Ya da daha kötüsü, verilen bütün kayıpların, çok yanlış anlaşıldığını yeterince tecrübe ettiğimiz o "ileri demokratikleşme", "sivilleşme", "vesayetten kurtulma" sevdalarına değer olduğunu mu düşünüyor acaba hâlâ birileri?
SORU-YORUM
2017''de sorumuştum; son birkaç gündür izlediklerim, dinlediklerim, okuduklarımdan sonra yeniden ve daha güçlü bir kaygıyla sorayım:
"En başından beri" FETÖ''nün en ön saflarında yer alıp da, sadece bir günde herkesten çok ''AK Parti''ci ve ''cemaat karşıtı'' haline gelen "eski Gülenperestler", gemiyi sahiden de terk ettiler mi? Nereden biliyoruz?

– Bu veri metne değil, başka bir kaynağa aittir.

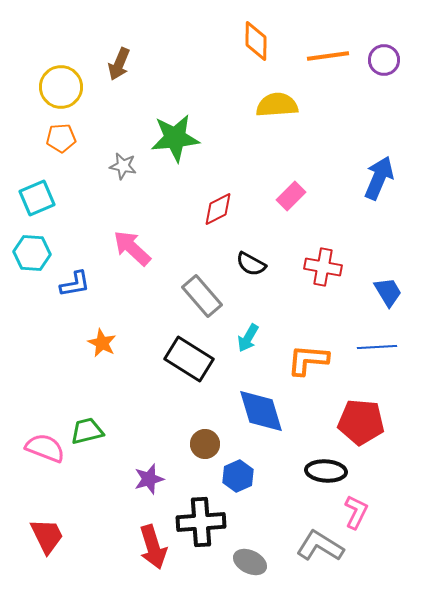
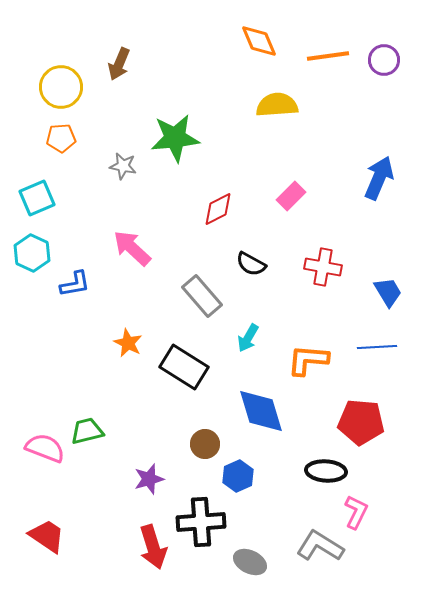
orange diamond: moved 3 px right; rotated 24 degrees counterclockwise
cyan hexagon: rotated 21 degrees clockwise
orange star: moved 26 px right
black rectangle: moved 5 px left, 8 px down
red trapezoid: rotated 30 degrees counterclockwise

Bu yapının, en belirgin özelliğinin, en büyük becerisinin "gizlenmek" olduğunu düşününce, şimdi iktidardan yana görünen bu isimlerin, bunu da "vazife icabı" yapıp yapmadıklarından nasıl emin olabiliriz?
Ne malum, "dönmekle görevlendirilmedikleri"?
Eğer öyleyse;
Siyasete tuttukları, sermayede tuttukları, bürokraside tuttukları, eğitimde tuttukları, medyada tuttukları köşelerin "stratejik değeri"ne bir bakın lütfen; tehlikenin farkında mısınız?